**What is required:**
Among the lines below, count those with the word "interval". Answer with the number only.
[Opening Records for the task section]
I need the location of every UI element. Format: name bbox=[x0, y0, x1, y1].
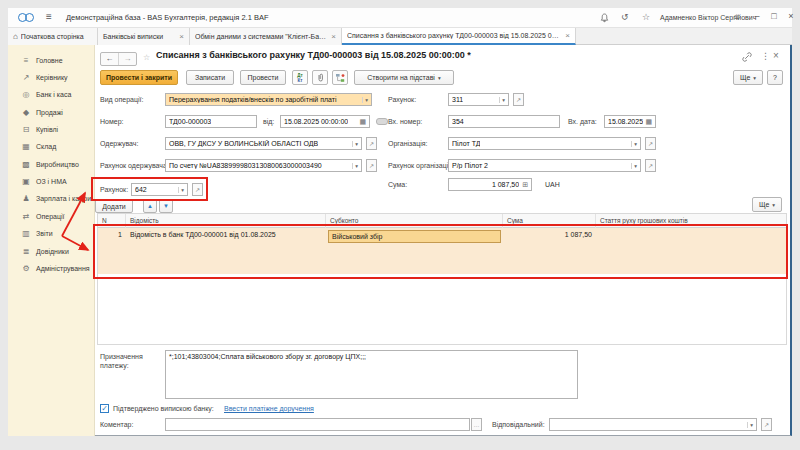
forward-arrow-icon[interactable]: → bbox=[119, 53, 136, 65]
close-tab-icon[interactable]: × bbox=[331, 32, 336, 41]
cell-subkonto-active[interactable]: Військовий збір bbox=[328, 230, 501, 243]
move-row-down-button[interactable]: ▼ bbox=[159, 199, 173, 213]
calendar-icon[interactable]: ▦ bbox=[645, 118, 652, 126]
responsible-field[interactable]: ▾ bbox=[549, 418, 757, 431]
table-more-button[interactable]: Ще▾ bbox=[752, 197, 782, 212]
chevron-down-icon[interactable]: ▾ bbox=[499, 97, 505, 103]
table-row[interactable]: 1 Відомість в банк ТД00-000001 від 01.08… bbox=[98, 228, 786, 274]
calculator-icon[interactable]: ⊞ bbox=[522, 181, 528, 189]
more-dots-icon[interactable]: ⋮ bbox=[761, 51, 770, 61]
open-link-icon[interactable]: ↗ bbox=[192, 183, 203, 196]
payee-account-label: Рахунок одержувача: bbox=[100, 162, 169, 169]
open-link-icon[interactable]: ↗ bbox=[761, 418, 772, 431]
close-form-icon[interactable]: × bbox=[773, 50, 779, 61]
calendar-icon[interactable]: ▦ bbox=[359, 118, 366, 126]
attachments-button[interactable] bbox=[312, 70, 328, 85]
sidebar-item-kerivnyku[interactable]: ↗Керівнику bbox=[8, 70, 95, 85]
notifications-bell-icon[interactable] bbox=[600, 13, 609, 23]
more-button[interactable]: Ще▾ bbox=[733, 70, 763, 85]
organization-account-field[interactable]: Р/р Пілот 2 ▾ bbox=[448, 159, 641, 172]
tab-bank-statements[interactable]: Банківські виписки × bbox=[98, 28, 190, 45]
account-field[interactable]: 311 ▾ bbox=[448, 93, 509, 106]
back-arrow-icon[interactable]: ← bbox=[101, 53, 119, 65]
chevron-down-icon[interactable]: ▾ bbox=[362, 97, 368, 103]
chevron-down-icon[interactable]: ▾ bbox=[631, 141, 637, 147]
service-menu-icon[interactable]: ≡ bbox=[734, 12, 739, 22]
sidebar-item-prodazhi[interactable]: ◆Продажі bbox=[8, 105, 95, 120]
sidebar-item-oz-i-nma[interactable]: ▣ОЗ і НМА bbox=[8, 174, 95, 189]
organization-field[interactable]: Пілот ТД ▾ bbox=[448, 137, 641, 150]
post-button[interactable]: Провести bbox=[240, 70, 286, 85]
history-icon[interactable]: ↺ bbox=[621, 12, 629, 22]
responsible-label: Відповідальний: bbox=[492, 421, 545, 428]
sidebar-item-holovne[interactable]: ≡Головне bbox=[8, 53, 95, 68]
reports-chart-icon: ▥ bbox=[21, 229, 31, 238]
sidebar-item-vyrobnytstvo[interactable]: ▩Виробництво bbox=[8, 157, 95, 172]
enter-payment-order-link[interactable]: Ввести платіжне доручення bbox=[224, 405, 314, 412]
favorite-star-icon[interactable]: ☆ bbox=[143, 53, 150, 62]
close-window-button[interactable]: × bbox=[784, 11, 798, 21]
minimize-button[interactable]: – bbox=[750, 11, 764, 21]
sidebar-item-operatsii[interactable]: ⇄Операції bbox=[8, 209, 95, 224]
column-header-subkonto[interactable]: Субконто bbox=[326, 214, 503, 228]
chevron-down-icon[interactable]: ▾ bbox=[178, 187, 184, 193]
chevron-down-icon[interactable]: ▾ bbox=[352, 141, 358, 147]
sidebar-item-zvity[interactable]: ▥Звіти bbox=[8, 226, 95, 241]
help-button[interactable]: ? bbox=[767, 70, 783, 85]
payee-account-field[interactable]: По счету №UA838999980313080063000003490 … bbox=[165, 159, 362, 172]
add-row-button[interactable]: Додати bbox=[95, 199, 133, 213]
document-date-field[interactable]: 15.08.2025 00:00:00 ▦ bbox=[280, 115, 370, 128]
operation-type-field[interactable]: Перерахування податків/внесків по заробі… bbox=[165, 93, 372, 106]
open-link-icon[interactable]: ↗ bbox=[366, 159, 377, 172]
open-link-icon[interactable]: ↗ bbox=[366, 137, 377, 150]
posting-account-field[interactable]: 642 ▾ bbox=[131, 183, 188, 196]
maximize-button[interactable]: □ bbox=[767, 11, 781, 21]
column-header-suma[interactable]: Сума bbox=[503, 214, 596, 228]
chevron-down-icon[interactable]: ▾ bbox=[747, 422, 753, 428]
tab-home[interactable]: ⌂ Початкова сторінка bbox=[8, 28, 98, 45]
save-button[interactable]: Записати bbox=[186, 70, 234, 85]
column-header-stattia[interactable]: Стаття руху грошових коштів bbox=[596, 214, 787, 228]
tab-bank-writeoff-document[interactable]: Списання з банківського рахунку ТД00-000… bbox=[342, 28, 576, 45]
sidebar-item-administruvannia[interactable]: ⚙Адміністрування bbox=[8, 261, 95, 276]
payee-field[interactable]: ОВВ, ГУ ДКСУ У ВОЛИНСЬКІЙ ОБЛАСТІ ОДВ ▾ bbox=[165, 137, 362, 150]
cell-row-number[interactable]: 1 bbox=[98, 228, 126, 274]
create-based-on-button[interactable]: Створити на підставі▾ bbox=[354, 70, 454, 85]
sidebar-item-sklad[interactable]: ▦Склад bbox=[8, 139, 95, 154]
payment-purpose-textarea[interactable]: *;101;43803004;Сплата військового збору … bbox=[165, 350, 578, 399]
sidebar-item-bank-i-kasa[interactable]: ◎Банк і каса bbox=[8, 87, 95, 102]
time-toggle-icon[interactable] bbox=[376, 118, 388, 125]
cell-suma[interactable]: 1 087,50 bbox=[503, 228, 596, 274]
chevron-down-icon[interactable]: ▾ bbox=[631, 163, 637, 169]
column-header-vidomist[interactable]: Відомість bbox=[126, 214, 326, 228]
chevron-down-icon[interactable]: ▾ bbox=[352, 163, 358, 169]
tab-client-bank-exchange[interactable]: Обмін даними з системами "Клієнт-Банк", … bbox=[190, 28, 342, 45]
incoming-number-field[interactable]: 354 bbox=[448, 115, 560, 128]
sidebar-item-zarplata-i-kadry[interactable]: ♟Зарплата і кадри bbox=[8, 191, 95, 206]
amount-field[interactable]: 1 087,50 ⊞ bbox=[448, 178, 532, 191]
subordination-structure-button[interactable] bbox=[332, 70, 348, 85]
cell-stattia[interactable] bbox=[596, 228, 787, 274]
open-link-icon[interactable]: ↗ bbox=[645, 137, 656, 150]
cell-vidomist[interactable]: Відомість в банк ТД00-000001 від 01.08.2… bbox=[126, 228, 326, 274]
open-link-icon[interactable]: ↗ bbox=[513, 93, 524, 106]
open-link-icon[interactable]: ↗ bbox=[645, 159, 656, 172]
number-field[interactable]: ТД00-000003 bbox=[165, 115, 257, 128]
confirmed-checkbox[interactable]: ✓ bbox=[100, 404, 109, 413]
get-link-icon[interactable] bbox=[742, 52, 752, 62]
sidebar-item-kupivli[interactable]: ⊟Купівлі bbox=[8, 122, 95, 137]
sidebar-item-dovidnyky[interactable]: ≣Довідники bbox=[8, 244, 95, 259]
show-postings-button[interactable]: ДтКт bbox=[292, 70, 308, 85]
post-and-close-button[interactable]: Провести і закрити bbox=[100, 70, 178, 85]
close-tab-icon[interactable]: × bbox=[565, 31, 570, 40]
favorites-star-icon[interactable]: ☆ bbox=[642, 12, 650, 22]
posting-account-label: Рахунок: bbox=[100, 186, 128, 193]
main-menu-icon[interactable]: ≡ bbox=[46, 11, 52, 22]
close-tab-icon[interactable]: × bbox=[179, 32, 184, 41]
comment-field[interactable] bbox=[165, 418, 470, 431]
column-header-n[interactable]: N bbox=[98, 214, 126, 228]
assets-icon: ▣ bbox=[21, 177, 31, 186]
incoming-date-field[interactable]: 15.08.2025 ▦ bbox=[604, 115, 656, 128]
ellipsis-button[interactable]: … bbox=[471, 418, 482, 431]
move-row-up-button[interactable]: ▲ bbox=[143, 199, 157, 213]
[Closing Records for the task section]
[Opening Records for the task section]
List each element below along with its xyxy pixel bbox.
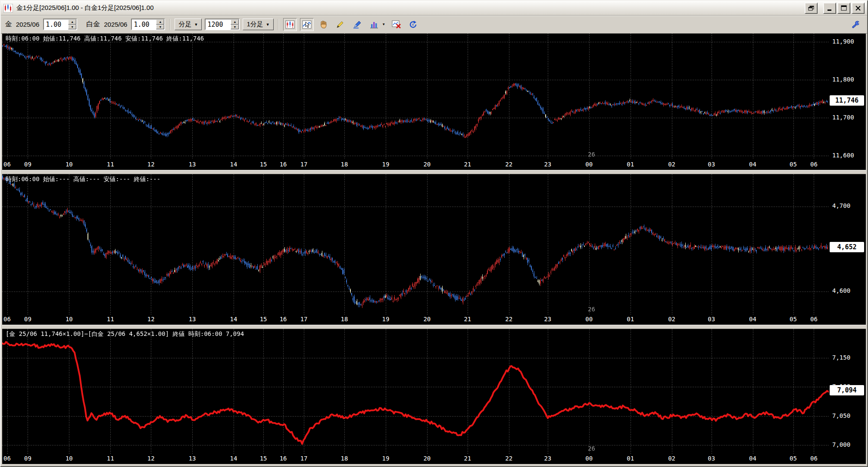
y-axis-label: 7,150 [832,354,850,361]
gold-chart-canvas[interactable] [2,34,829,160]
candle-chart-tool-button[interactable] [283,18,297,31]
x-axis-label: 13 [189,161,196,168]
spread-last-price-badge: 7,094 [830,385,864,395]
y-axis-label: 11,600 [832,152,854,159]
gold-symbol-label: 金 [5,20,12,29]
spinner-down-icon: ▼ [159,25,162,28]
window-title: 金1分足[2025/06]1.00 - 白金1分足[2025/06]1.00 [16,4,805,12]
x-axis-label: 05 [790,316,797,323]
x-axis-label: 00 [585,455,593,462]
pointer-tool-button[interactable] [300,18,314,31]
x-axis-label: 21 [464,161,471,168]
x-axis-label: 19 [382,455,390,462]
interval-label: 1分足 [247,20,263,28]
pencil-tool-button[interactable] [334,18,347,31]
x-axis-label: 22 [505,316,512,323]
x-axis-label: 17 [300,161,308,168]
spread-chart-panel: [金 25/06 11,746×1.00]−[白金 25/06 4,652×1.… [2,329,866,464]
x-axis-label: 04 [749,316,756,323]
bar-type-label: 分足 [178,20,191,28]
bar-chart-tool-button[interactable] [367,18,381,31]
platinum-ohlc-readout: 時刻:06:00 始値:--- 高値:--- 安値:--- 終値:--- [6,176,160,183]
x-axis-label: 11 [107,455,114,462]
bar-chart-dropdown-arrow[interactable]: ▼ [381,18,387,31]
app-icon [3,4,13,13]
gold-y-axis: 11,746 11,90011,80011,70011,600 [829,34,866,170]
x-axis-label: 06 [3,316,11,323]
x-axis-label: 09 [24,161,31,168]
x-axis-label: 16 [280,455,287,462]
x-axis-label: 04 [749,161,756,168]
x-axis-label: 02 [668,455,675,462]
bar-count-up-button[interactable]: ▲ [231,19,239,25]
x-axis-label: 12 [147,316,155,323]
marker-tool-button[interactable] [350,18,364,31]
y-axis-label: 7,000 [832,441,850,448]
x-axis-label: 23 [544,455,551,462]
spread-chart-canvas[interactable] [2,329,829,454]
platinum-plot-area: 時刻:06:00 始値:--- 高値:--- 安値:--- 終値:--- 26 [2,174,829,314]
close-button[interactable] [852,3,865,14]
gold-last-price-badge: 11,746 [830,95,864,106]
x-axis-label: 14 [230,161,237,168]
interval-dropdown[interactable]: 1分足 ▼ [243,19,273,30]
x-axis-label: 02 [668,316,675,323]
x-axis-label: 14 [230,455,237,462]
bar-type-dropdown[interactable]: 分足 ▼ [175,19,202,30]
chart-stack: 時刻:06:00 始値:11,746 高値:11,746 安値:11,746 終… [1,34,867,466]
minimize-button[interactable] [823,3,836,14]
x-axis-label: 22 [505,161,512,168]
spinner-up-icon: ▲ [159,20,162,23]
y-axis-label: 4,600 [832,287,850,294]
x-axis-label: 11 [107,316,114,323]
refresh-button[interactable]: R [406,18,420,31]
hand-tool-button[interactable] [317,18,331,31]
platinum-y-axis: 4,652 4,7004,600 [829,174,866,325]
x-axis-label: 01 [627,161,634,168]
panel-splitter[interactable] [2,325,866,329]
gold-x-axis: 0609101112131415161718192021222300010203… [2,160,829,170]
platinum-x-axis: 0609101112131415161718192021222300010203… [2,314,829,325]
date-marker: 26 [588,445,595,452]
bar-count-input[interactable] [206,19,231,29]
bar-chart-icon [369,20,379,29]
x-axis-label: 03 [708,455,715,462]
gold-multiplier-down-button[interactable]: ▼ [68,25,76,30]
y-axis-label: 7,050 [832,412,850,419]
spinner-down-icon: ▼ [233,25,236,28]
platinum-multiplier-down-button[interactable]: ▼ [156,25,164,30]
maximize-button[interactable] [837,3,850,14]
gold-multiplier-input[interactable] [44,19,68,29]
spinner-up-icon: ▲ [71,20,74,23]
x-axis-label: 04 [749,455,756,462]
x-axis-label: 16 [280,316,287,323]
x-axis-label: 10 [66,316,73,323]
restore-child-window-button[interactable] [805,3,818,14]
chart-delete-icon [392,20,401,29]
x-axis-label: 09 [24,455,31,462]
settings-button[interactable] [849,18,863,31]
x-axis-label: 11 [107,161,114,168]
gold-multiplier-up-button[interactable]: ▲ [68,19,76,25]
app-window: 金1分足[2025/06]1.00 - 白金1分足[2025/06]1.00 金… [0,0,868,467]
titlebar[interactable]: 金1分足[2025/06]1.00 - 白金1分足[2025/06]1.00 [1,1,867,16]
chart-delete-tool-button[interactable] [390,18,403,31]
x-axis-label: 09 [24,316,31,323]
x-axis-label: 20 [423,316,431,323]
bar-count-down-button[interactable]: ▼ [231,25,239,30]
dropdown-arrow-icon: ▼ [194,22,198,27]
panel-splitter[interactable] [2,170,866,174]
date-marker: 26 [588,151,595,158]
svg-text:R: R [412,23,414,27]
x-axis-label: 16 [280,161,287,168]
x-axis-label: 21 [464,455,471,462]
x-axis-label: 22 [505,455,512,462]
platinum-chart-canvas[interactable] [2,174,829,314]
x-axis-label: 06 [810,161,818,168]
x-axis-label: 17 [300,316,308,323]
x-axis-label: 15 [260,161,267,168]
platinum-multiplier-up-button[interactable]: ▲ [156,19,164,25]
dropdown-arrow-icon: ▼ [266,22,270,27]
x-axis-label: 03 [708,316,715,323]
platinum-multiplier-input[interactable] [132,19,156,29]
[Closing Records for the task section]
**Result for this task:**
2